5. The Scotch-Irish Psalmody. Rous’s Version. The meagre musical equipment. Proportions of immigration elevate Rous into commanding position. The status of “the subject matter of praise” originally and under the Adopting Act.

The Reformed Psalmody in the American Presbyterian Church.

1. The Change in the type of Psalmody. Influence of the Great Awakening on psalmody. Whitefield’s part. Isaac Watts and his work. Early use of his Psalms Imitated. New York Controversy, 1744. Status as to (a) church control of psalmody; (b) subject matter of praise. The introduction of Watts slowly proceeding and always supported by Synod. The Second Church of Philadelphia case. Synod’s position.

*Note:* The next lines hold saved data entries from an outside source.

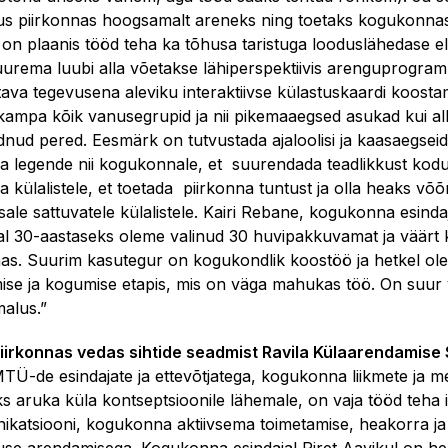
lus piirkonnas hoogsamalt areneks ning toetaks kogukonnas
, on plaanis tööd teha ka tõhusa taristuga looduslähedase 
uurema luubi alla võetakse lähiperspektiivis arenguprogra
tava tegevusena aleviku interaktiivse külastuskaardi koos
kampa kõik vanusegrupid ja nii pikemaaegsed asukad kui al
dnud pered. Eesmärk on tutvustada ajaloolisi ja kaasaegseid
 ja legende nii kogukonnale, et suurendada teadlikkust kod
a külalistele, et toetada piirkonna tuntust ja olla heaks võ
le sattuvatele külalistele. Kairi Rebane, kogukonna esindaj
tal 30-aastaseks oleme valinud 30 huvipakkuvamat ja väärt 
nas. Suurim kasutegur on kogukondlik koostöö ja hetkel ol
mise ja kogumise etapis, mis on väga mahukas töö. On suur 
malus.”
piirkonnas vedas sihtide seadmist Ravila Külaarendamise 
 MTÜ-de esindajate ja ettevõtjatega, kogukonna liikmete ja me
s aruka küla kontseptsioonile lähemale, on vaja tööd teha i
katsiooni, kogukonna aktiivsema toimetamise, heakorra ja 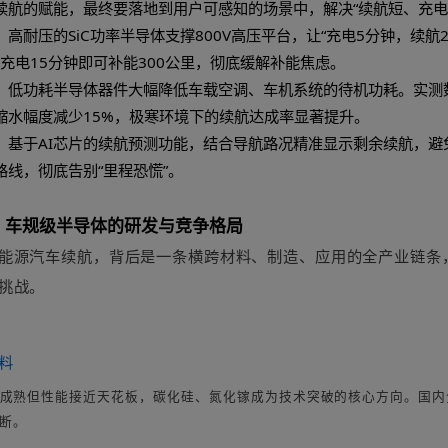
1500次，保障车辆全生命周期的续航稳定；二是动态调
耗，提升冬季续航达成率。比亚迪刀片电池搭载的自研B
00次后，容量保持率仍超过80%。
器与AI芯片：续航优化的“智慧大脑”
优化不仅需要“硬件节流”，更需要“软件智能”，而传感器
传感器包括电流传感器、温度传感器、压力传感器等，它
提供精准依据。而AI芯片则像“智慧大脑”，通过学习驾
在市区拥堵路段降低电机功率，在高速路段优化能量回收效
提升30%，等效增加10%的续航里程，真正实现“软件定义
术落地场景：半导体如何让续航“看得见、用得爽”
体技术对续航的赋能，最终要落地到用户可感知的场景中，
加速场景：高耐压的SiC功率半导体支撑800V高压平台，让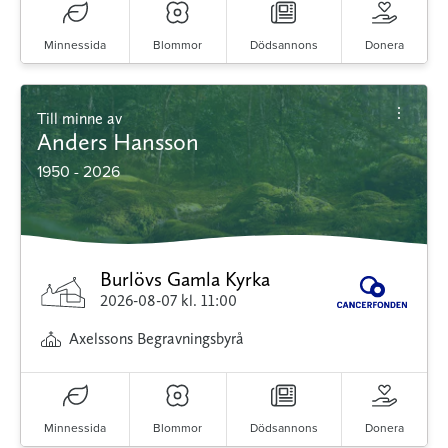
Minnessida
Blommor
Dödsannons
Donera
Till minne av
Anders Hansson
1950 - 2026
Burlövs Gamla Kyrka
2026-08-07
kl. 11:00
Axelssons Begravningsbyrå
Minnessida
Blommor
Dödsannons
Donera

2. The Psalmody a cause of division and controversy. Effects of Revolution in worship: low estate of psalmody. Presbyterian union and a proposed new version (1785). Barlow’s Revision of Watts, 1787. The question of hymns. The Psalmody Controversy: in Virginia, North Carolina, Kentucky.

3. The Church as a Hymn-singing Church. The Directory of Worship, 1788. Reformed Psalmody passes over to the minor Presbyterian bodies. Attempts to conserve metrical psalmody. The first hymn books. Matter of Church control. Psalm singing practically banished. Efforts to restore it. Concluding reflections.